Saved entries:
☆ ☆ ☆

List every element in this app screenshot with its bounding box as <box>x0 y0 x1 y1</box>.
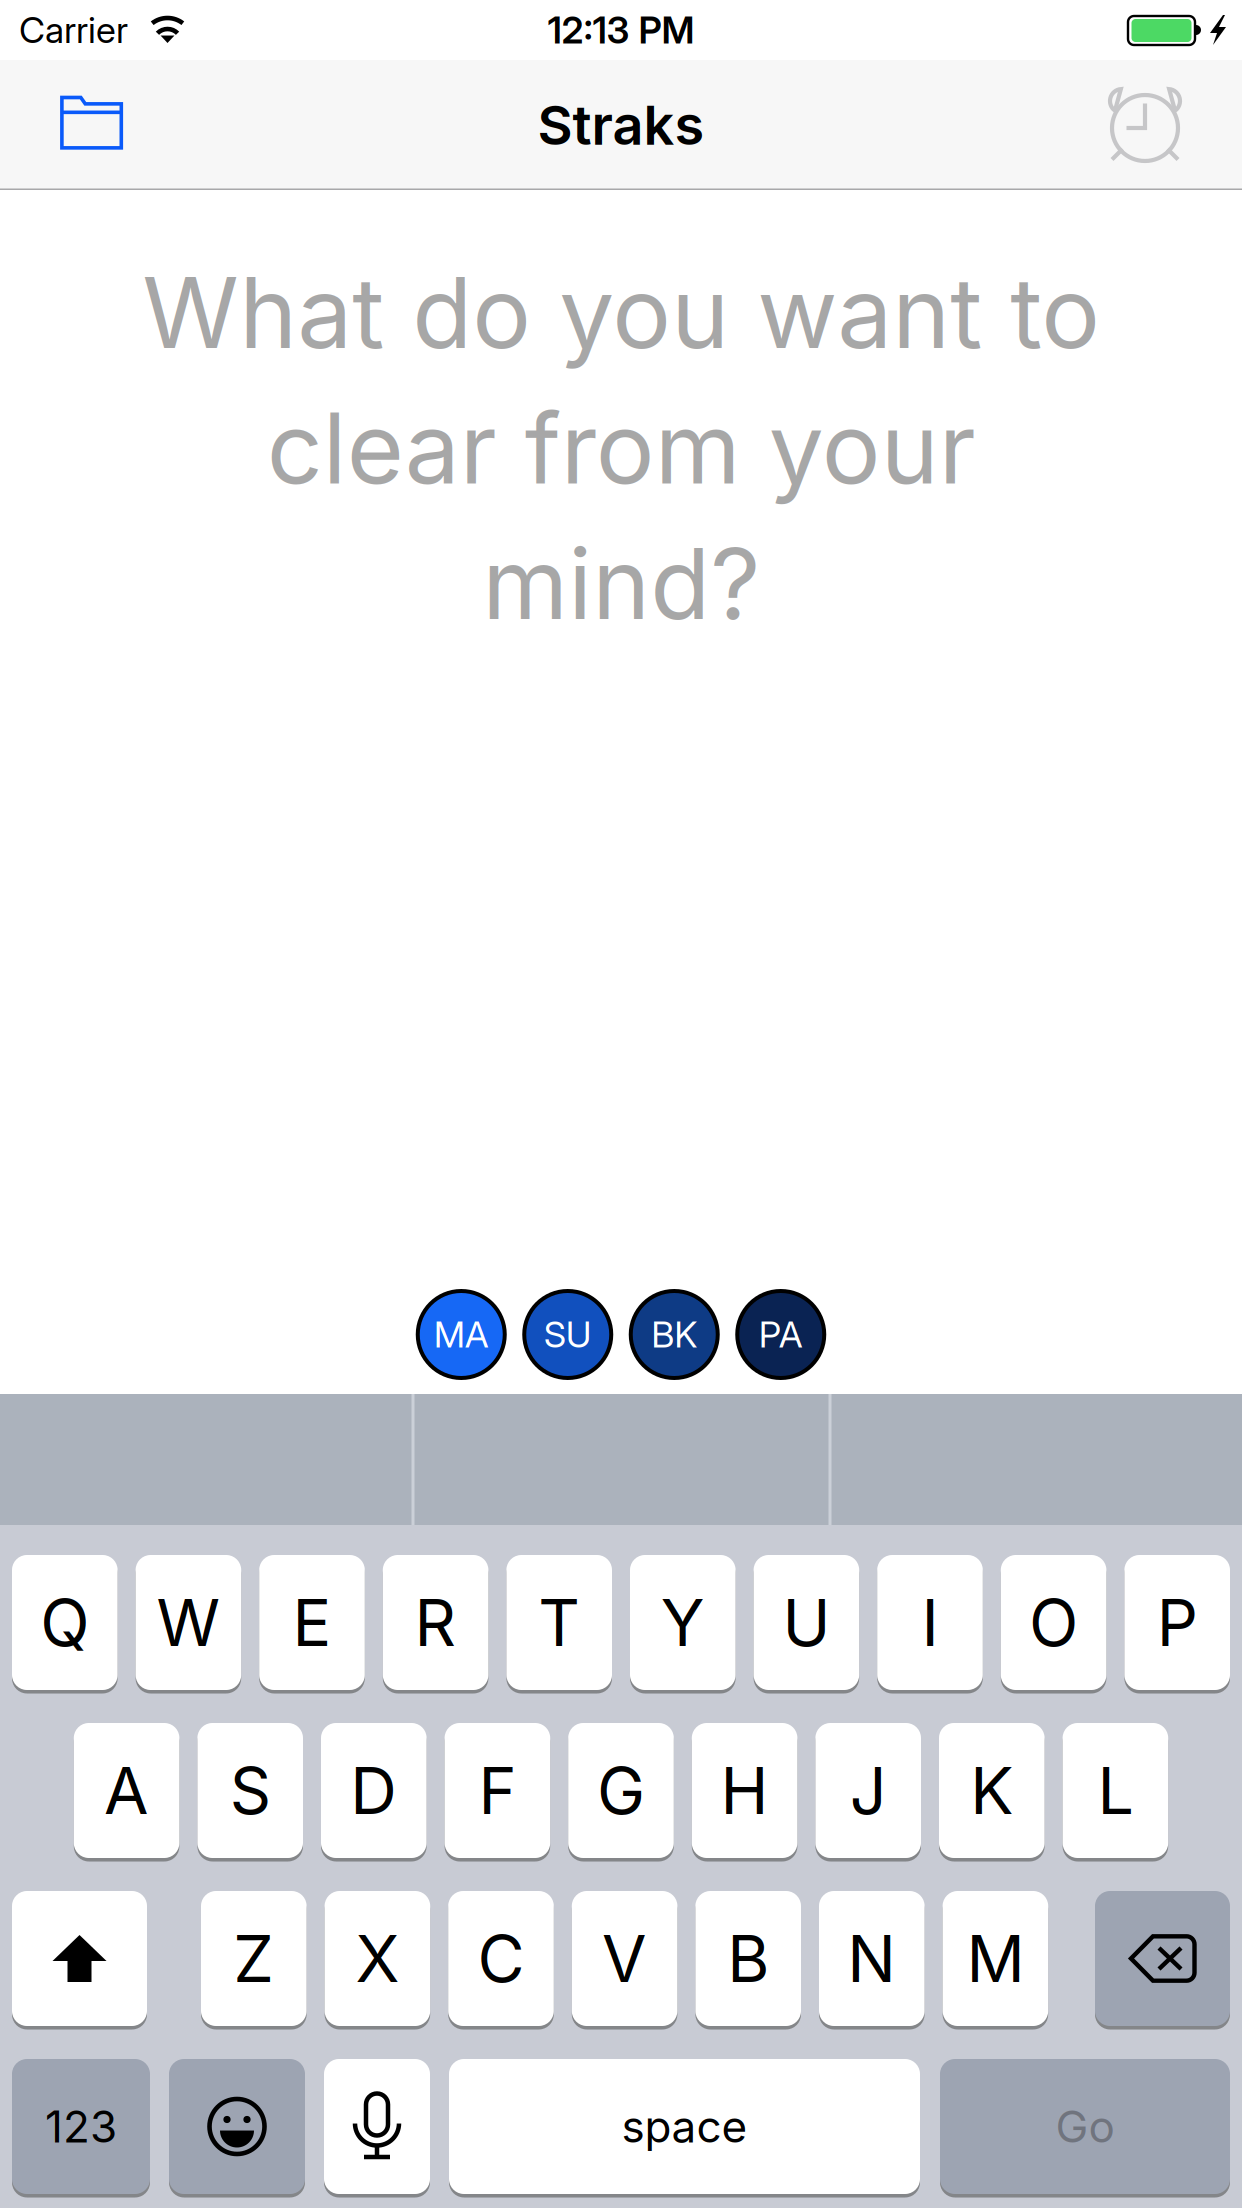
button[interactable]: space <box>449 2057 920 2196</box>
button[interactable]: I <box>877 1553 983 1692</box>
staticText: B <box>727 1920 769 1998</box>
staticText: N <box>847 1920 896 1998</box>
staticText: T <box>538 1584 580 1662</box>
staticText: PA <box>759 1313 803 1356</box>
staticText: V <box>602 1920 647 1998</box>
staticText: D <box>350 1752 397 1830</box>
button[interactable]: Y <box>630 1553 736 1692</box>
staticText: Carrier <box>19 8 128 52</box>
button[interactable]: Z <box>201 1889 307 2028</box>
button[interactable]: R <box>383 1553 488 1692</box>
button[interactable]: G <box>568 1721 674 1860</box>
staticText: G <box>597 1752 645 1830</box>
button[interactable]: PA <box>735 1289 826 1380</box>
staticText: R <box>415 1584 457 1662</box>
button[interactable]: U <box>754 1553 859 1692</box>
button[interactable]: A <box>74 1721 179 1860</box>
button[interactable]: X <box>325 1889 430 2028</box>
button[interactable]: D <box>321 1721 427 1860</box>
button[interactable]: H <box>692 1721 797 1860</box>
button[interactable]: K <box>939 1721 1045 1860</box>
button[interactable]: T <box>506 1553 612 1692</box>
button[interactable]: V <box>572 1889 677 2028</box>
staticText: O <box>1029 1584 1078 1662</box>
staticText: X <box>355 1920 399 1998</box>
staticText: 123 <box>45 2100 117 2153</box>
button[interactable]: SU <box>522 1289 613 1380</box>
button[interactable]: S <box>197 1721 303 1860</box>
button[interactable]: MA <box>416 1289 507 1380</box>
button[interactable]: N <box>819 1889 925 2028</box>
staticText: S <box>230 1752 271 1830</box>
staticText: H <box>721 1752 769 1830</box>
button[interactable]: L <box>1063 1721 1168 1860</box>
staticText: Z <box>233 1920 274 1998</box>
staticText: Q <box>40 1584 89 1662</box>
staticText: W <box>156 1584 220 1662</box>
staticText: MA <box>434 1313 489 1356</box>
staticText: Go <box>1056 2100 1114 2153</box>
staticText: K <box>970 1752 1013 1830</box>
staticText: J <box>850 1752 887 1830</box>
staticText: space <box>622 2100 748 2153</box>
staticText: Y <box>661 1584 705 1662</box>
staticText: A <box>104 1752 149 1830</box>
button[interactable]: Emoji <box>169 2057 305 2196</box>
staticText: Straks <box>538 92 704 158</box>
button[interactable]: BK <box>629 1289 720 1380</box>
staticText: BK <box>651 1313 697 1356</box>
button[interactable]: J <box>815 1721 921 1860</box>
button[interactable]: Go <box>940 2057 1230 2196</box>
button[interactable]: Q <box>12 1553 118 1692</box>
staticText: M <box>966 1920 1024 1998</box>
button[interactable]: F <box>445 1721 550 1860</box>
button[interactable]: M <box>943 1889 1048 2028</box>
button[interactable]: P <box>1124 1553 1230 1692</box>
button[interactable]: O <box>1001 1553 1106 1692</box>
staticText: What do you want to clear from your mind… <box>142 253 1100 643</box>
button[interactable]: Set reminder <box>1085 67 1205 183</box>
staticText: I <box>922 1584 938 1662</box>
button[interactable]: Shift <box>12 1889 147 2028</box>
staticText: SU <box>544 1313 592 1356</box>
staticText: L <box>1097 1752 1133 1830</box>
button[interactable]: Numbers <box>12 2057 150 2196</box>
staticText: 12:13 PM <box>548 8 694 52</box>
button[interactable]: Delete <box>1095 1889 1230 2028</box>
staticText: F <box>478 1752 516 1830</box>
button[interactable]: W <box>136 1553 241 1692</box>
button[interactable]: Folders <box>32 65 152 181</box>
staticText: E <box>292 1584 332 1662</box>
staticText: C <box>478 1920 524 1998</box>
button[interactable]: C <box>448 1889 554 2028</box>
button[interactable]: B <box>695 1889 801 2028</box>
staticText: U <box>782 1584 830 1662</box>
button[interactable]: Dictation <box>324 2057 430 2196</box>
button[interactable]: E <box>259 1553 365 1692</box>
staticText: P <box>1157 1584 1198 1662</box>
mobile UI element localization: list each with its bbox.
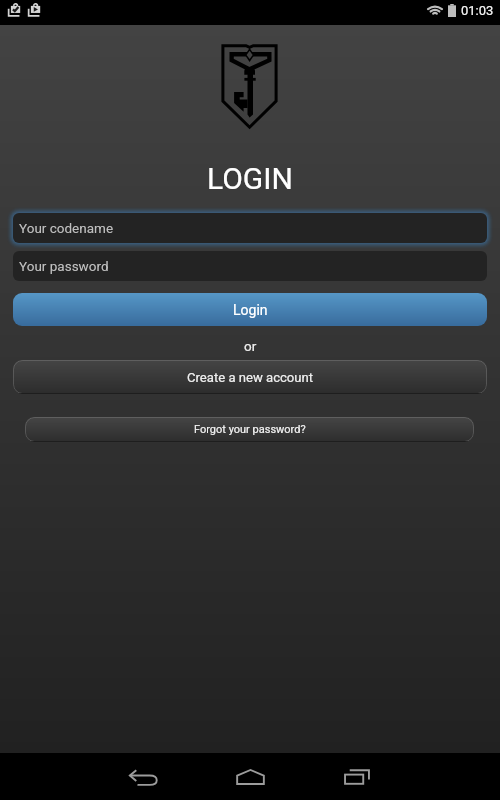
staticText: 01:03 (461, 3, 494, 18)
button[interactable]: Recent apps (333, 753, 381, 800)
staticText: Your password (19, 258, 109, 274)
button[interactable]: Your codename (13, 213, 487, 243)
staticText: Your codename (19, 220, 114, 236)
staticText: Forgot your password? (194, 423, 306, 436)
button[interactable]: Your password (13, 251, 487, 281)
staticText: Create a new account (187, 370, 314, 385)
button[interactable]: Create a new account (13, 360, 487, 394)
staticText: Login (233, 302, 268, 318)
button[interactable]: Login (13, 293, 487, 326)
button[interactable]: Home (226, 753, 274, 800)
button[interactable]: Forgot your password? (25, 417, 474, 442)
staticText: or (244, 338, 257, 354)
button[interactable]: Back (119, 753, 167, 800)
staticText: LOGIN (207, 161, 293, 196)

☆ ☆ ☆

PROMPT
The string "space" appears on some lines of the data; count those lines and report only how many there are.

SOLUTION FOR THIS PROBLEM
2